EXERCISE OBJECTIVE:
Pictures are to be left out. Return exactly the lines below from the one with "Sarah Jollien-Fardel, journaliste" up to and including the one with "Marijaninoj suradnji s".

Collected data
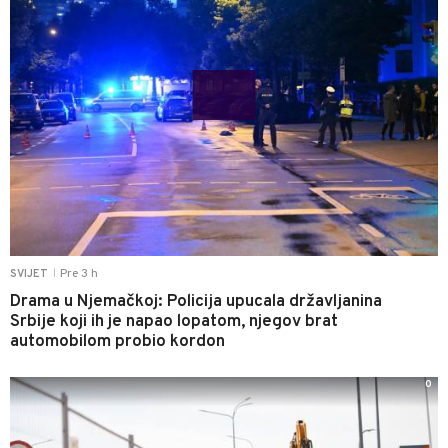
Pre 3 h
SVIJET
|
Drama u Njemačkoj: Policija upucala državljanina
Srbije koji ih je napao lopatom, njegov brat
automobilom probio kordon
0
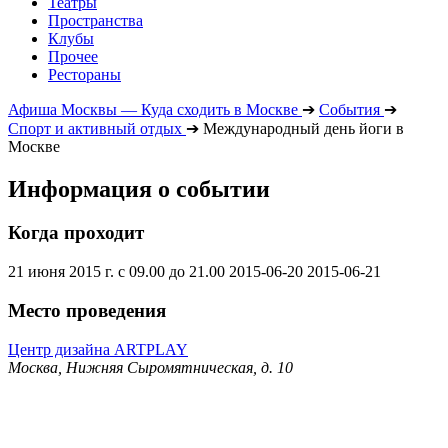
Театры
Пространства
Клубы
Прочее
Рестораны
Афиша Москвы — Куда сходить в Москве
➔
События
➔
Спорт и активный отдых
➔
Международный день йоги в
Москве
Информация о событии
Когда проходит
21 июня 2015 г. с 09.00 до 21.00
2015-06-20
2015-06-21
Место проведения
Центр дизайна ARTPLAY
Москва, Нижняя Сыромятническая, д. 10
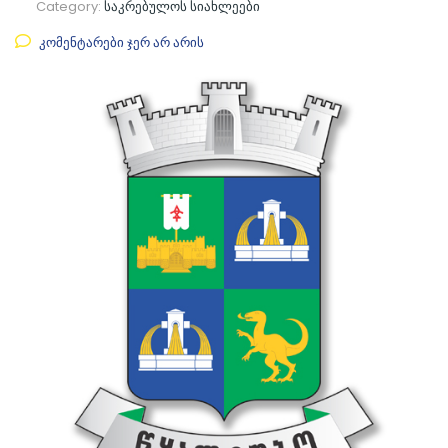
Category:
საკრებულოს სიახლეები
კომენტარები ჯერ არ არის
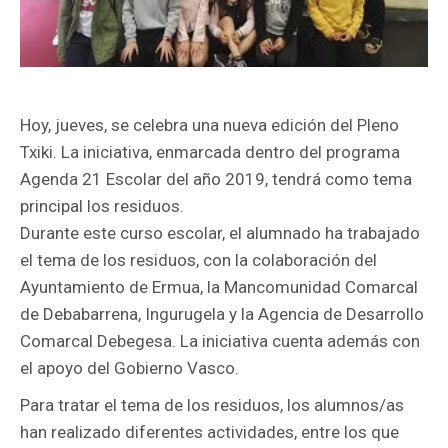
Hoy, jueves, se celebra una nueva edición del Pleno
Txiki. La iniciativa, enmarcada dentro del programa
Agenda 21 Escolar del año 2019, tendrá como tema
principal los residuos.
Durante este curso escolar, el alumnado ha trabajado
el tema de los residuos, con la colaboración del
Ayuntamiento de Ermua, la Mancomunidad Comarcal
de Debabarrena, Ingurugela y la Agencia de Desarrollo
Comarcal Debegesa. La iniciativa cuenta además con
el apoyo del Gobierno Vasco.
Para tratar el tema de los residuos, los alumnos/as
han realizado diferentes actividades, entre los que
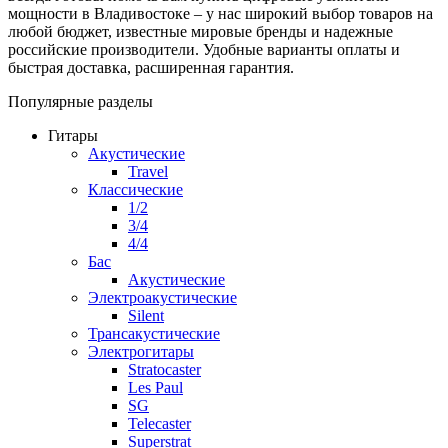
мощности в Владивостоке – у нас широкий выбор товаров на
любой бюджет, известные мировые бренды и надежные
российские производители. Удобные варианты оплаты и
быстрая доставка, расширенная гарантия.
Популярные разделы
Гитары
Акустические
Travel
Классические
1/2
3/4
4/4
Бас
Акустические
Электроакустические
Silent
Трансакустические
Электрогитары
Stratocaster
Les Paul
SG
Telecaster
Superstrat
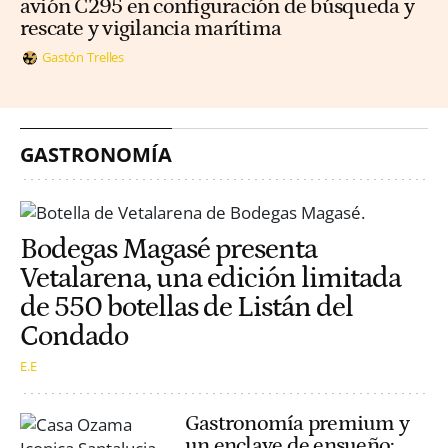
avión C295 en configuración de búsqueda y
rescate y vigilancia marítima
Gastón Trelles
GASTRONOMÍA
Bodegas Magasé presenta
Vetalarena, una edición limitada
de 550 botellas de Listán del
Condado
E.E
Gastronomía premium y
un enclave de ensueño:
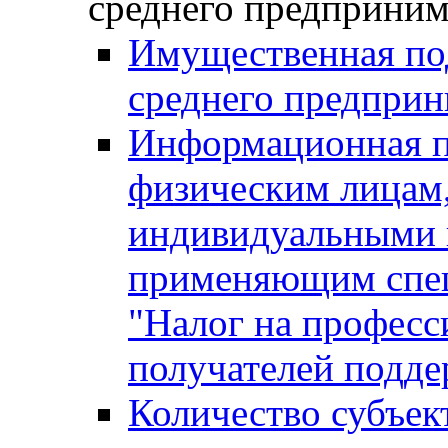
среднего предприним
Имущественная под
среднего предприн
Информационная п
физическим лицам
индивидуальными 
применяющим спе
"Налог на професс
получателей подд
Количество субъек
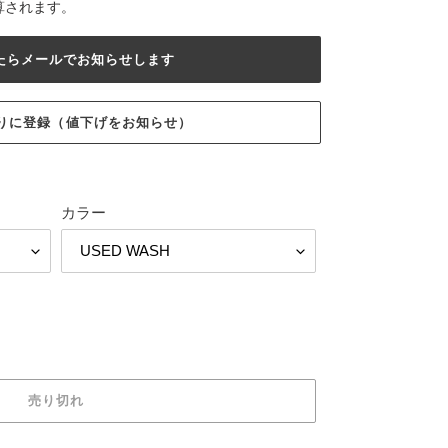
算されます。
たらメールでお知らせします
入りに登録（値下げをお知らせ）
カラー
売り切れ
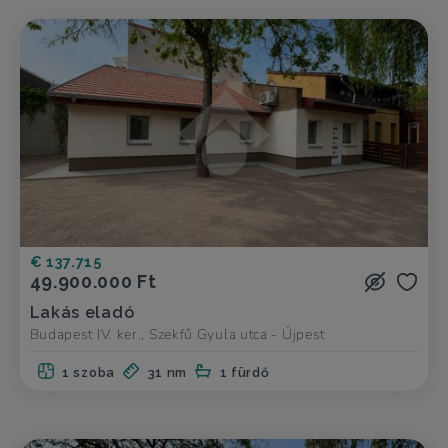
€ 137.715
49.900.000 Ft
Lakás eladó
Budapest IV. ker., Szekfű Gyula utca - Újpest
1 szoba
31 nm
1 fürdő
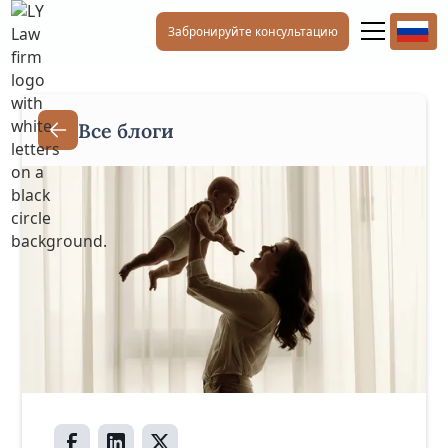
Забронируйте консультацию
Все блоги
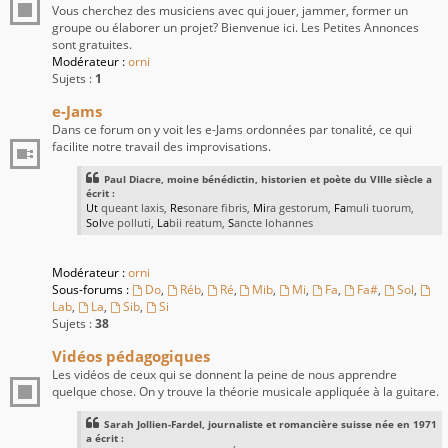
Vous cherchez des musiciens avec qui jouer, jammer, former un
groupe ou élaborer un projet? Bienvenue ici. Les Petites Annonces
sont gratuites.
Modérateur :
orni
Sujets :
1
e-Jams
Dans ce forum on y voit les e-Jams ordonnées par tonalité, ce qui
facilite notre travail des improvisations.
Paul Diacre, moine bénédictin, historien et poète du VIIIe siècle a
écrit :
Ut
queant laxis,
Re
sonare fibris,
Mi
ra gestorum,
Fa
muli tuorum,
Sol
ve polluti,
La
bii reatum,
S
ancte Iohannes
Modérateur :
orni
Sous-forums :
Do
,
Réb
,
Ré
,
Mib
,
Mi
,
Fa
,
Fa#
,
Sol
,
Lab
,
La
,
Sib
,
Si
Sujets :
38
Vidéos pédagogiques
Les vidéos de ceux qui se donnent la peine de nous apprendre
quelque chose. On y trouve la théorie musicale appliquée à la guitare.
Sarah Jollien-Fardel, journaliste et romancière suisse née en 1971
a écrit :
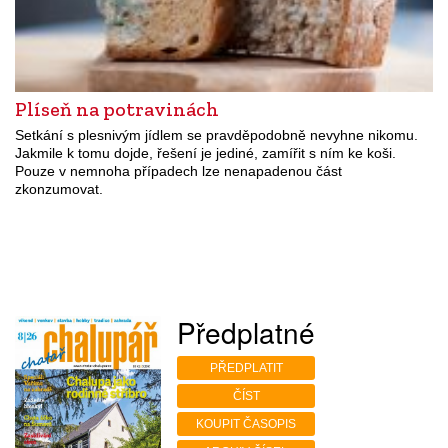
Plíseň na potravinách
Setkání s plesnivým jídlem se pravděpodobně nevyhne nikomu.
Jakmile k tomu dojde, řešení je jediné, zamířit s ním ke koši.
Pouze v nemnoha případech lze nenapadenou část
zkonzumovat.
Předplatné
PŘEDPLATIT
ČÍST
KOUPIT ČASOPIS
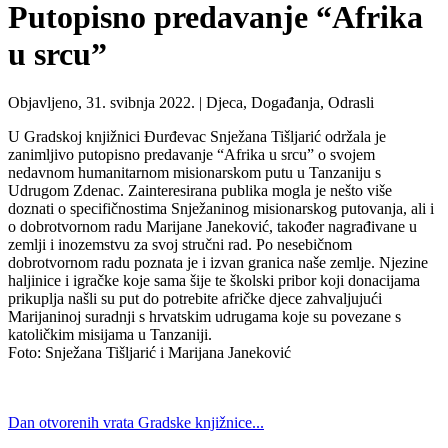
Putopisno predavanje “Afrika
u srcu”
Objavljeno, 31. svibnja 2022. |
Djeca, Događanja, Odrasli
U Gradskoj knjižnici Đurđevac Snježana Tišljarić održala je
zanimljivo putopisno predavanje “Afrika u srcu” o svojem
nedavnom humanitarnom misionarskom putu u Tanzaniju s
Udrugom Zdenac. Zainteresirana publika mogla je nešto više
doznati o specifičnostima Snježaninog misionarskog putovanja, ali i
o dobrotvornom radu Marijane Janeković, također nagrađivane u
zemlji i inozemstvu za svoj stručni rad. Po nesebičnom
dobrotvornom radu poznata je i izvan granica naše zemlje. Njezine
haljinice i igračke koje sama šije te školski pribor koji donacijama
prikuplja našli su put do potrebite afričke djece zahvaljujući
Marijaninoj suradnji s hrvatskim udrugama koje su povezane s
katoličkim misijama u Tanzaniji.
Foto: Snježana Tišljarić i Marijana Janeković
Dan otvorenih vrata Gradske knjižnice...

YOUR RESPONSE:
Sarah Jollien-Fardel, journaliste et romancière suisse née en 1971
a écrit :
Plíseň na potravinách
Setkání s plesnivým jídlem se pravděpodobně nevyhne nikomu.
Jakmile k tomu dojde, řešení je jediné, zamířit s ním ke koši.
Pouze v nemnoha případech lze nenapadenou část
zkonzumovat.
Předplatné
PŘEDPLATIT
ČÍST
KOUPIT ČASOPIS
Putopisno predavanje “Afrika
u srcu”
Objavljeno, 31. svibnja 2022. |
Djeca, Događanja, Odrasli
U Gradskoj knjižnici Đurđevac Snježana Tišljarić održala je
zanimljivo putopisno predavanje “Afrika u srcu” o svojem
nedavnom humanitarnom misionarskom putu u Tanzaniju s
Udrugom Zdenac. Zainteresirana publika mogla je nešto više
doznati o specifičnostima Snježaninog misionarskog putovanja, ali i
o dobrotvornom radu Marijane Janeković, također nagrađivane u
zemlji i inozemstvu za svoj stručni rad. Po nesebičnom
dobrotvornom radu poznata je i izvan granica naše zemlje. Njezine
haljinice i igračke koje sama šije te školski pribor koji donacijama
prikuplja našli su put do potrebite afričke djece zahvaljujući
Marijaninoj suradnji s hrvatskim udrugama koje su povezane s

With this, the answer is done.